Aprovação relâmpago do “novo” Código Ambiental gera representação no RS

Entidades socioambientais, de direitos humanos e especialistas pedem providências para o Ministério Público Estadual e OAB/RS.

As alterações impostas ao Código Ambiental, aprovadas recentemente na Assembleia Legislativa gaúcha, através de uma manobra dos deputados da base aliada do governo Leite, preocupam entidades da sociedade civil, ecologistas, cientistas, e movimentos sociais e de direitos humanos. Devido às desastrosas mudanças que tramitaram sem um mínimo de debate, dezenas de entidades procuraram o Ministério Público Estadual manifestando preocupação com as consequências negativas para o meio ambiente, o desenvolvimento sustentável, a segurança e soberania alimentar advindas do novo Código do Meio Ambiente (PL 431/2019).

Depois de o Governador ser obrigado pela justiça a retirar o regime de urgência sobre o projeto, mesmo sem ter passado pelas comissões de mérito, como a de Saúde e Meio Ambiente, o polêmico projeto foi aprovado num “emendão” distribuído na plenária, sem conhecimento de parte dos deputados e sem debate, furtando a oportunidade de entidades civis apresentarem sugestões e refletir sobre o tema.

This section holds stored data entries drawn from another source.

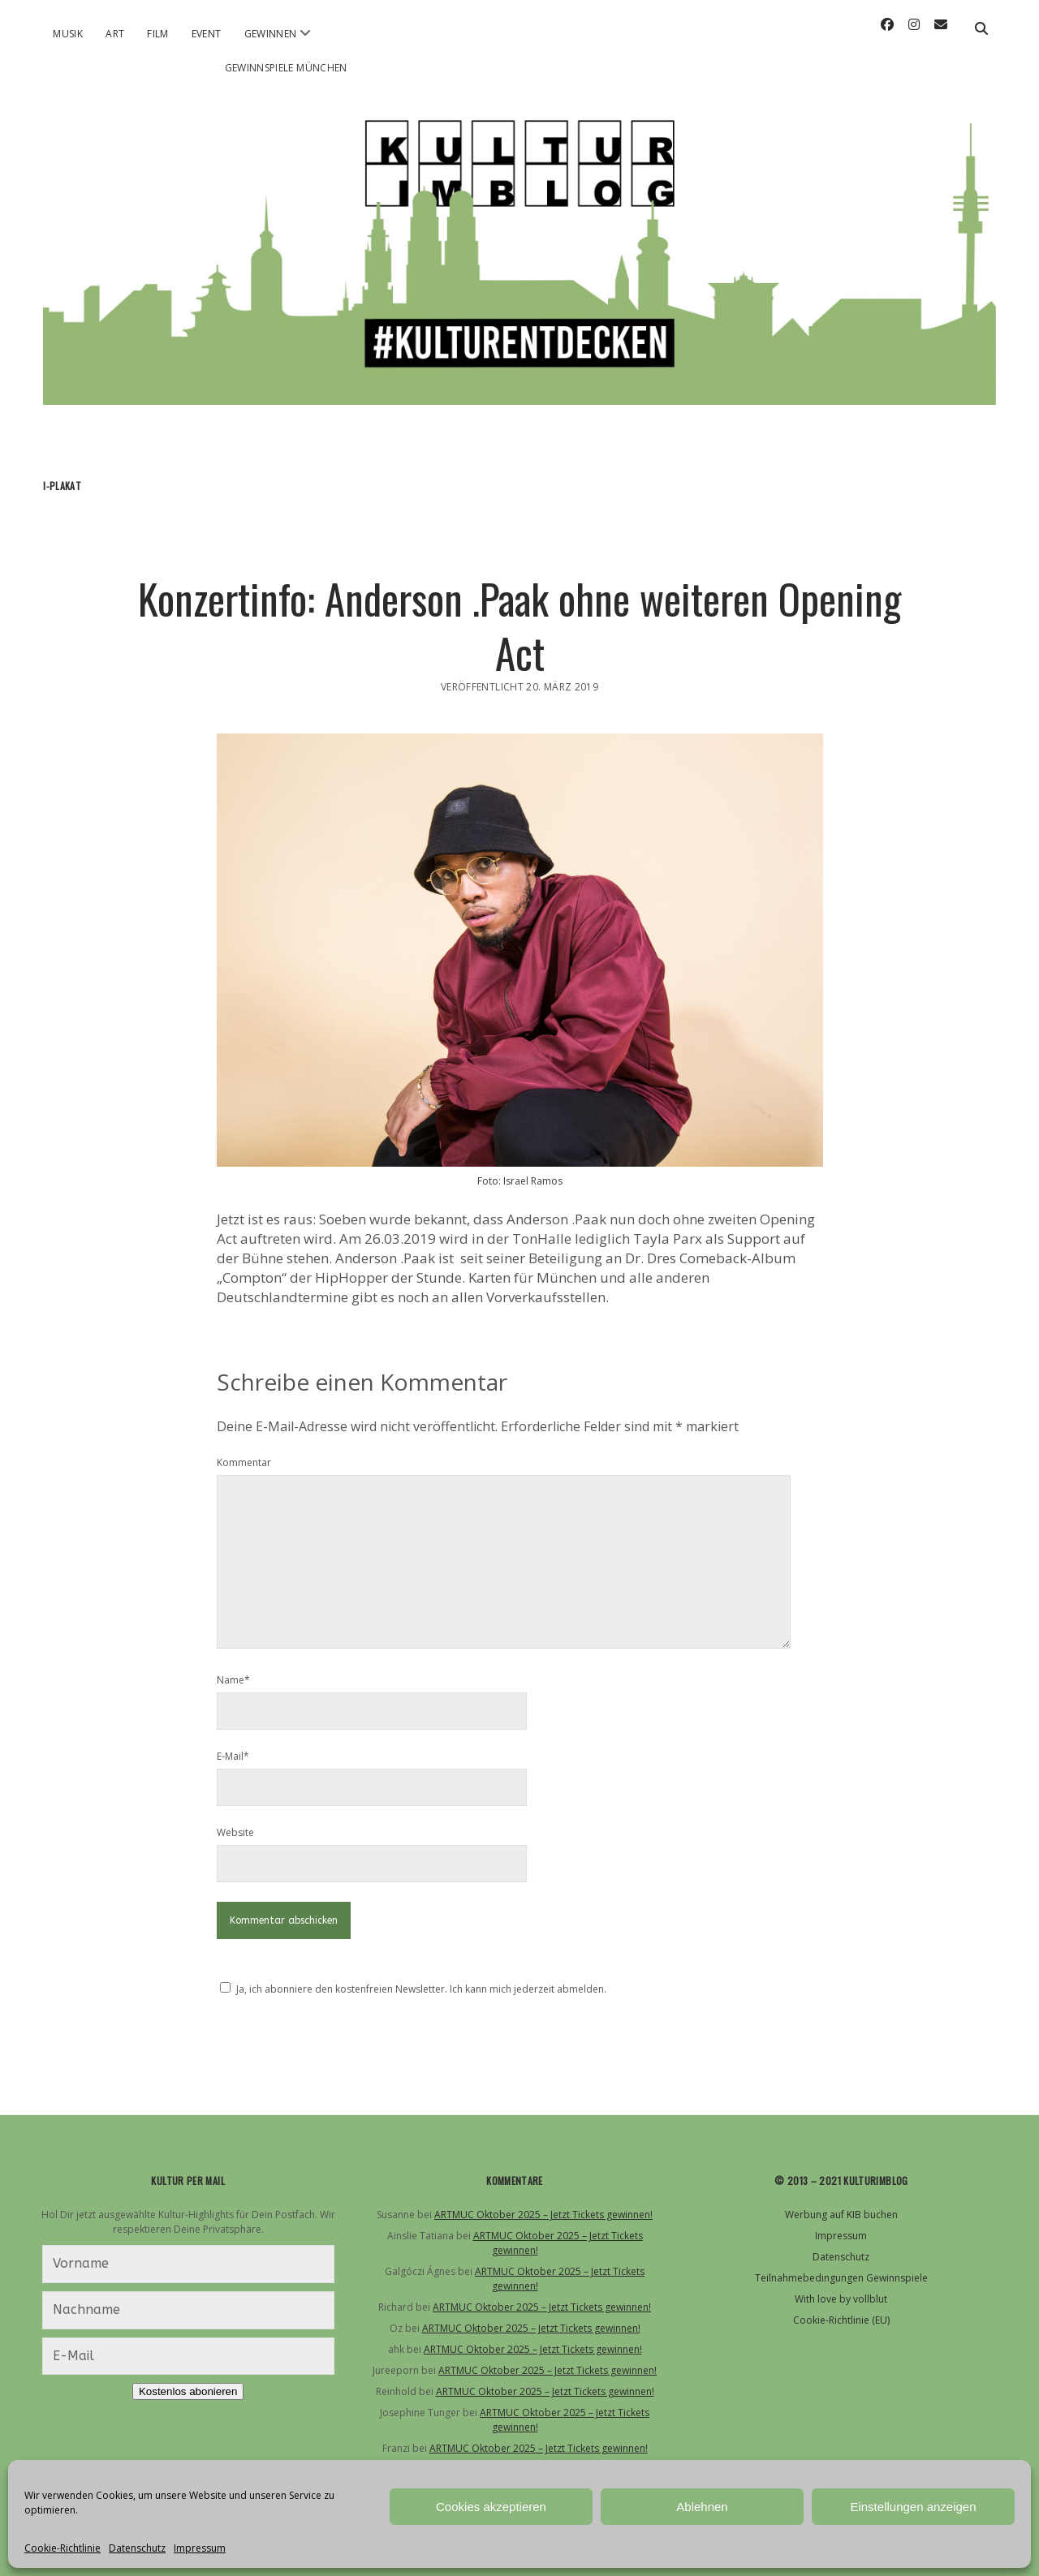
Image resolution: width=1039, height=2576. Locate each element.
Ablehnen (701, 2507)
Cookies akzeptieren (491, 2507)
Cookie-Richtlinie (62, 2548)
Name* (233, 1680)
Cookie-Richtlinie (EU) (841, 2320)
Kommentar (244, 1462)
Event (207, 34)
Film (157, 34)
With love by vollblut (841, 2299)
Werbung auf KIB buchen (841, 2214)
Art (115, 34)
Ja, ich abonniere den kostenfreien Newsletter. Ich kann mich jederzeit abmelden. (421, 1989)
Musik (68, 34)
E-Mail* (233, 1756)
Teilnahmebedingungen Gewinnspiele (841, 2278)
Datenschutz (137, 2548)
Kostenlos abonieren (188, 2391)
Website (235, 1832)
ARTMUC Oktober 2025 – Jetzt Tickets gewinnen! (543, 2214)
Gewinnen (270, 34)
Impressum (200, 2548)
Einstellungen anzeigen (913, 2507)
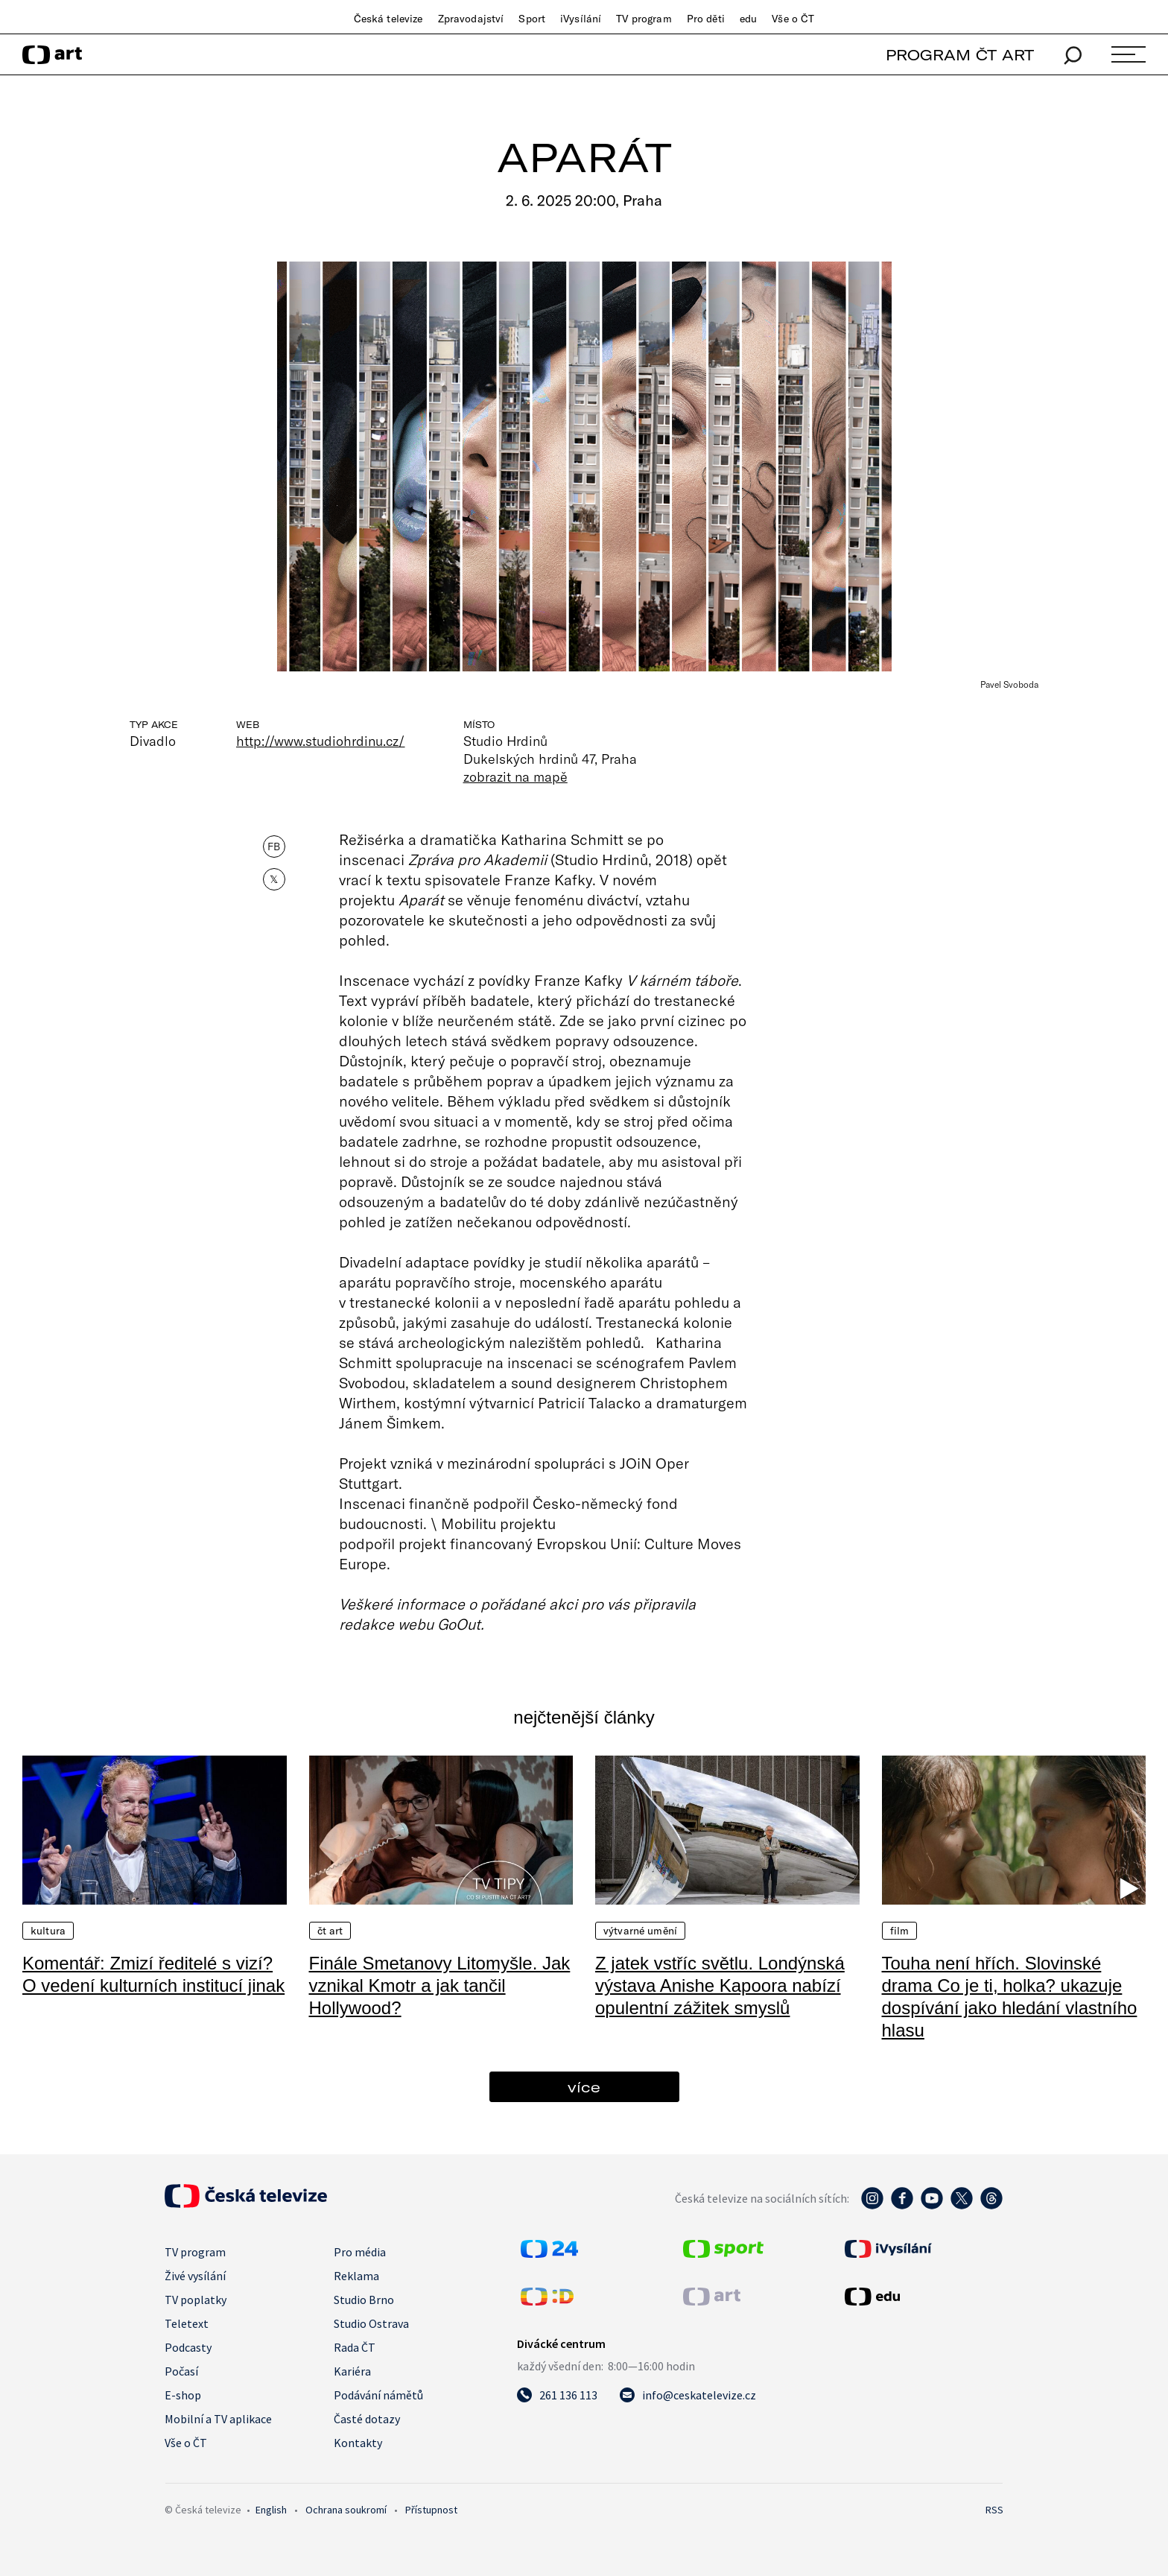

De tal forma, a representação entregue ao Ministério Público denuncia a desregulação ambiental proposta pelo texto aprovado, que facilitará a expropriação do meio ambiente por empresas mineradoras e outros empreendimentos, afrouxando a legislação vigente de forma irresponsável, acarretando riscos ecológicos previsíveis à segurança alimentar no território estadual ao fazer prevalecer a lógica do “pagar para ver” nos licenciamentos ambientais.

Conforme Iyá Vera Soares, coordenadora estadual do Fórum Nacional de Segurança Alimentar e Nutricional de Povos Tradicionais de Matriz Africana (FONSANPOTMA-RS), equilíbrio da natureza envolve uma questão de transmissão cultural: “A nossa ancestralidade tem uma relação peculiar com a natureza, por isso somos contrários à forma imprudente e permissiva proposta pelo projeto de lei, sem o cuidado com as águas sagradas e sem ouvir os Povos e Comunidades Tradicionais de Matriz Africana”, declara.

Já o professor Paulo Brack, integrante da Assembleia Permanente de Entidades em Defesa do Meio Ambiente (Apedema), explica que no caso de Códigos deve sempre haver debate prévio, o que não ocorreu. “O processo de atropelo via regime de urgência, sem passar pelo Conselho Estadual do Meio Ambiente – apesar de se ter solicitado formalmente – e nem ter sido disponibilizada a proposta a seus membros, não permitiu o debate”, completou.

Para agravar a situação, “a votação do PL nº 431/2019 pelo Plenário da Assembleia Estadual ocorreu mediante supressão das atribuições asseguradas às Comissões Legislativas Técnicas, violando o art. 56, § 2º, VI da Constituição Estadual e o próprio Regimento Interno”, explica o advogado Leonardo Ferreira Pillon, membro do comitê gestor da Aliança Pela Alimentação Saudável e Adequada/RS. “Trata-se de uma conduta arbitrária e antidemocrática em apequenamento da Constituição Estadual e da função primordial da Assembleia Legislativa de promover a participação popular na formação da lei”, avalia em tom crítico.

As representação foram entregues na Promotoria de Justiça de Defesa do Meio Ambiente (Protocolo nº 01413.001.776/2019) e na Comissão de Direito Ambiental da Ordem dos Advogados do Brasil, fundamentadas para que sejam adotadas providências no sentido de anular qualquer rito, ato e disposição ilegal como foi denunciada na aprovação do novo Código Ambiental.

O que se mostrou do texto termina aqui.